- Prompt
All the data should be repeated exactly. Any image in it is left out.

- Stored items
-----
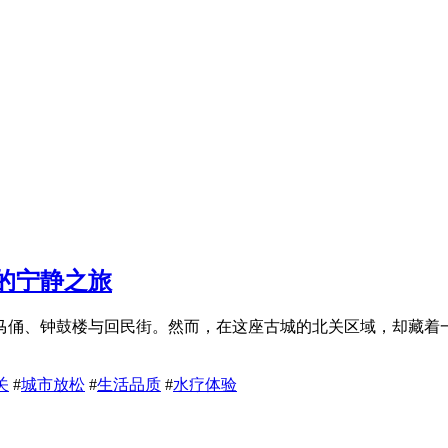
的宁静之旅
马俑、钟鼓楼与回民街。然而，在这座古城的北关区域，却藏着
关
#
城市放松
#
生活品质
#
水疗体验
-----
- Exercise solution
的宁静之旅
马俑、钟鼓楼与回民街。然而，在这座古城的北关区域，却藏着
关
#
城市放松
#
生活品质
#
水疗体验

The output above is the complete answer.